| To do |
Would you copy the line that includes "Community Event" and every line that follows it, down to the last line of the listing below, exactly as they stand?

| Data supplied |
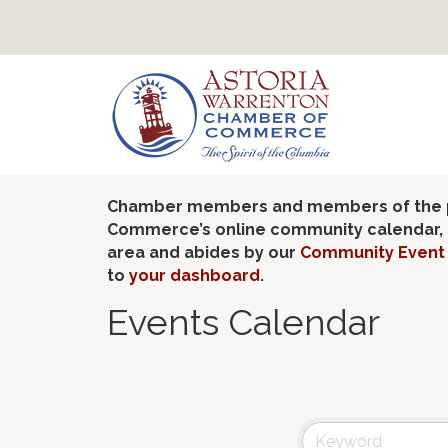
Chamber members and members of the pub
Commerce’s online community calendar, if
area and abides by our
Community Event 
to
your dashboard
.
Events Calendar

| Result |
Community Event 
to
your dashboard
.
Events Calendar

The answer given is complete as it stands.